Amélioration du pilotage des flux de données solde dans l’objectif de mieux maîtriser le cycle mensuel de la solde par définition en lien avec tous les acteurs de la solde d’une nouvelle stratégie de gestion de ces flux.

Cette nouvelle gestion des flux a été mise en œuvre par le SMODI à compter de la solde du mois de mars 2013, avec des résultats encourageants, mais qui restent à conforter.

Mise en place d’un tableau de bord assurant le suivi du cycle de production de la solde. Ce tableau de bord rend compte, au fil de l’eau, de l’avancée du cycle de la solde et permet l’alerte des autorités sur les difficultés rencontrées. Testé en mars, il est opérationnel sur le cycle de production de la solde d’avril.

– Optimisation de l’organisation du SMODI pour lui permettre de jouer son rôle de pilote opérationnel unique de la solde : création d’un centre opérationnel (CO). Il s’agit d’une véritable tour de contrôle de la solde en cours qui donne les directives et règle les difficultés rencontrées dans le cycle de production de la solde 24/24 h et 7/7 j.

– Amélioration des contacts entre les différentes parties prenantes

Création et déploiement fin mars d’un portail collaboratif (Sharepoint). Les acteurs de la chaîne solde disposent en permanence de l’information la plus à jour, leur permettant d’échanger et de travailler en commun.

Approfondissement des contacts et des échanges entre acteurs par le biais d’une comitologie renforcée (notamment comité utilisateurs Louvois).

3 Mesures à poursuivre

– Amélioration du pilotage opérationnel

Normalisation des « procédures de contournement » utilisées pour déroger au principe de paiement automatique en mode Louvois. Pour harmoniser les pratiques des armées, directions et services, un groupe de travail conçoit une instruction qui paraîtra avant l’été 2013.

Poursuite et approfondissement de la nouvelle stratégie de gestion des flux.

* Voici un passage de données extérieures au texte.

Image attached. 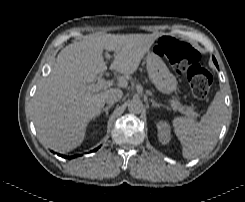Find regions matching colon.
I'll list each match as a JSON object with an SVG mask.
<instances>
[{
  "instance_id": "5ec220e1",
  "label": "colon",
  "mask_w": 245,
  "mask_h": 202,
  "mask_svg": "<svg viewBox=\"0 0 245 202\" xmlns=\"http://www.w3.org/2000/svg\"><path fill=\"white\" fill-rule=\"evenodd\" d=\"M158 46L164 58L177 72L186 73L192 92L204 98L211 87L212 76L200 66V54L188 43L172 36H163Z\"/></svg>"
}]
</instances>
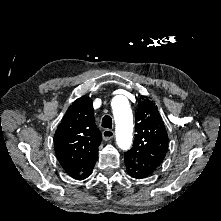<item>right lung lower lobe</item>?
Masks as SVG:
<instances>
[{"label":"right lung lower lobe","instance_id":"right-lung-lower-lobe-1","mask_svg":"<svg viewBox=\"0 0 221 221\" xmlns=\"http://www.w3.org/2000/svg\"><path fill=\"white\" fill-rule=\"evenodd\" d=\"M93 167L94 165L86 172V174L80 180L87 178L91 174Z\"/></svg>","mask_w":221,"mask_h":221}]
</instances>
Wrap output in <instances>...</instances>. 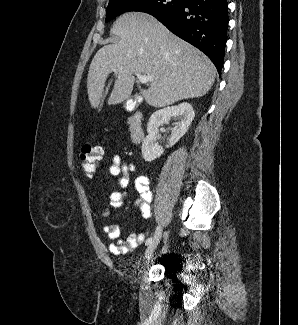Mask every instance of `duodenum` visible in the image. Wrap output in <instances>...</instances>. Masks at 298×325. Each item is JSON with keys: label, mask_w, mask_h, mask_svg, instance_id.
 I'll return each mask as SVG.
<instances>
[{"label": "duodenum", "mask_w": 298, "mask_h": 325, "mask_svg": "<svg viewBox=\"0 0 298 325\" xmlns=\"http://www.w3.org/2000/svg\"><path fill=\"white\" fill-rule=\"evenodd\" d=\"M128 127L131 141L134 144H139L144 138L143 115L140 111L130 116Z\"/></svg>", "instance_id": "obj_1"}]
</instances>
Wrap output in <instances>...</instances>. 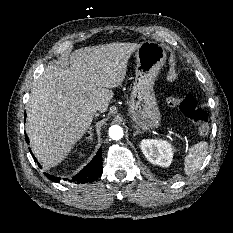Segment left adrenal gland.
Returning a JSON list of instances; mask_svg holds the SVG:
<instances>
[{"mask_svg": "<svg viewBox=\"0 0 233 233\" xmlns=\"http://www.w3.org/2000/svg\"><path fill=\"white\" fill-rule=\"evenodd\" d=\"M139 133H141V131L139 130V128L138 127H136V131L134 132V136H136L137 134H139Z\"/></svg>", "mask_w": 233, "mask_h": 233, "instance_id": "left-adrenal-gland-1", "label": "left adrenal gland"}]
</instances>
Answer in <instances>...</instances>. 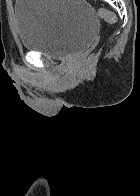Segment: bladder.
<instances>
[{
  "instance_id": "obj_1",
  "label": "bladder",
  "mask_w": 140,
  "mask_h": 196,
  "mask_svg": "<svg viewBox=\"0 0 140 196\" xmlns=\"http://www.w3.org/2000/svg\"><path fill=\"white\" fill-rule=\"evenodd\" d=\"M14 14L25 51L65 60L87 50L99 21L85 0H16Z\"/></svg>"
}]
</instances>
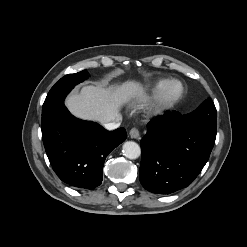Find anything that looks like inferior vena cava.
Returning a JSON list of instances; mask_svg holds the SVG:
<instances>
[{"mask_svg": "<svg viewBox=\"0 0 247 247\" xmlns=\"http://www.w3.org/2000/svg\"><path fill=\"white\" fill-rule=\"evenodd\" d=\"M122 116L118 115L112 122L104 123V126L108 130H114L119 127Z\"/></svg>", "mask_w": 247, "mask_h": 247, "instance_id": "602c4592", "label": "inferior vena cava"}]
</instances>
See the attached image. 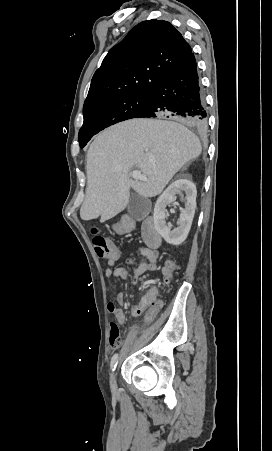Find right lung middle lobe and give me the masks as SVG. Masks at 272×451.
<instances>
[{
	"label": "right lung middle lobe",
	"mask_w": 272,
	"mask_h": 451,
	"mask_svg": "<svg viewBox=\"0 0 272 451\" xmlns=\"http://www.w3.org/2000/svg\"><path fill=\"white\" fill-rule=\"evenodd\" d=\"M148 101L149 94L123 96L104 101L83 111L84 123L78 134L80 147L83 148L103 129L139 116L147 108Z\"/></svg>",
	"instance_id": "dd1d6c3e"
}]
</instances>
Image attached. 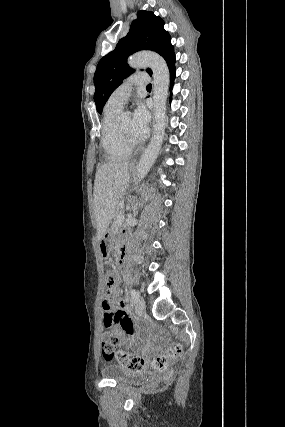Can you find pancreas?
I'll return each mask as SVG.
<instances>
[{
    "label": "pancreas",
    "instance_id": "cf45deb5",
    "mask_svg": "<svg viewBox=\"0 0 285 427\" xmlns=\"http://www.w3.org/2000/svg\"><path fill=\"white\" fill-rule=\"evenodd\" d=\"M123 214L122 210H118L115 214V218H114V223H113V228L116 229L119 226L120 220L119 217Z\"/></svg>",
    "mask_w": 285,
    "mask_h": 427
}]
</instances>
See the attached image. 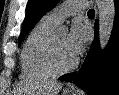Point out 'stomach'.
Wrapping results in <instances>:
<instances>
[{
	"mask_svg": "<svg viewBox=\"0 0 119 95\" xmlns=\"http://www.w3.org/2000/svg\"><path fill=\"white\" fill-rule=\"evenodd\" d=\"M62 95H76V94L71 90H65L63 91Z\"/></svg>",
	"mask_w": 119,
	"mask_h": 95,
	"instance_id": "1",
	"label": "stomach"
}]
</instances>
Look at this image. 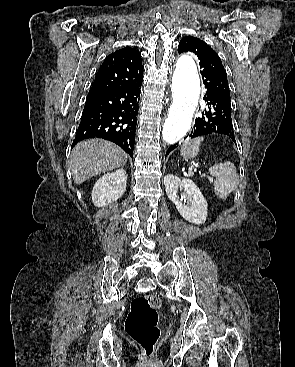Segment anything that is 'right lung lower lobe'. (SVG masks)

Identification de la nature des risques en phase de pré-production afin d’améliorer leur prise en compte.

– Définition des procédures les plus adaptées pour réactiver les reprises d’avances de solde et d’avances ou fractions OPEX suspendues concernant le personnel de l’armée.

– Élaboration d’un système de management rénové en lien avec le sous-chef soutien de l’EMA et le centre de pilotage et de conduite du soutien (CPCS) : adoption d’une démarche métier solde « de bout en bout » qui permettra au SCA d’intervenir à tous les niveaux de la chaîne des acteurs, depuis la saisie du fait générateur dans la formation d’emploi jusqu’à la restitution budgétaire et comptable des dépenses de solde.

Source : Service du commissariat des armées.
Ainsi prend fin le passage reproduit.